Montenegro procrastinating changes – a short break for Milo’s ruling clique
Montenegro has been in a state of deep political turmoil for half a year already. This crisis is manifested by frequent street protests against the regime and, above all, against its head, Montenegro’s seemingly eternal PM Milo Đukanović. Protests are led by the Democratic Front (DF) coalition, which is predominantly against entering the NATO, since its strongest party New Serb Democracy has very strong anti-Atlanticist agenda. The protests are stubborn and survived months of various kinds of pressures, media manipulations and police brutality.
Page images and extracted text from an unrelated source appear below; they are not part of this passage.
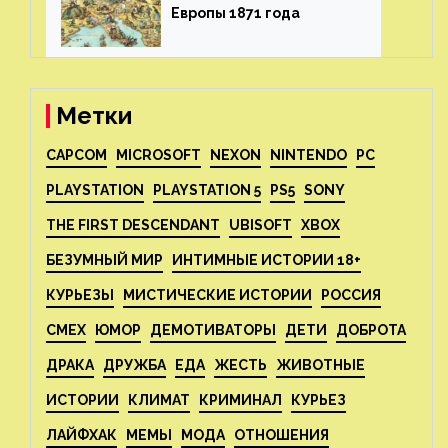
Европы 1871 года⁠⁠
Метки
CAPCOM
MICROSOFT
NEXON
NINTENDO
PC
PLAYSTATION
PLAYSTATION 5
PS5
SONY
THE FIRST DESCENDANT
UBISOFT
XBOX
БЕЗУМНЫЙ МИР
ИНТИМНЫЕ ИСТОРИИ 18+
КУРЬЕЗЫ
МИСТИЧЕСКИЕ ИСТОРИИ
РОССИЯ
СМЕХ
ЮМОР
ДЕМОТИВАТОРЫ
ДЕТИ
ДОБРОТА
ДРАКА
ДРУЖБА
ЕДА
ЖЕСТЬ
ЖИВОТНЫЕ
ИСТОРИИ
КЛИМАТ
КРИМИНАЛ
КУРЬЕЗ
ЛАЙФХАК
МЕМЫ
МОДА
ОТНОШЕНИЯ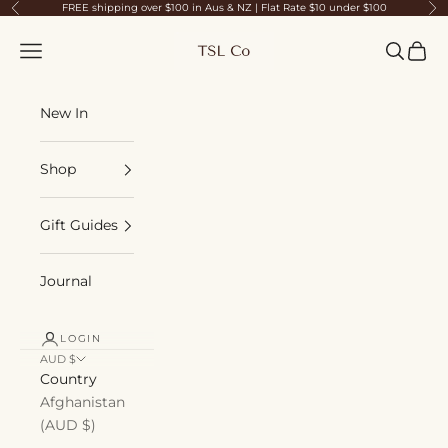
Skip to content
FREE shipping over $100 in Aus & NZ | Flat Rate $10 under $100
Previous
Ne
TSL Co
Navigation menu
Search
Cart
New In
Shop
Gift Guides
Journal
LOGIN
AUD $
Country
Afghanistan
(AUD $)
Protest leaders want the government to resign as the dimensions of state corruption grew preposterously. Yet the main problem of Montenegro is not material but moral corruption and bankruptcy, centred on the question of Montenegrin identity. Montenegrins are Serbs, and this truth, ‘politically incorrect’ for the regime and its clients, is exactly what the ruling ideology is depriving Montenegrins from being. This ‘elephant in the room’ is not always mentioned in the protests, but it is in the underpinning issue visible in the protests visual and symbolism identity – flags people wave, songs they sing, slogans they chant. During the protests, in these small moments of liberty, when people can express themselves and vent some of the mounting frustrations they are forced to bear for years.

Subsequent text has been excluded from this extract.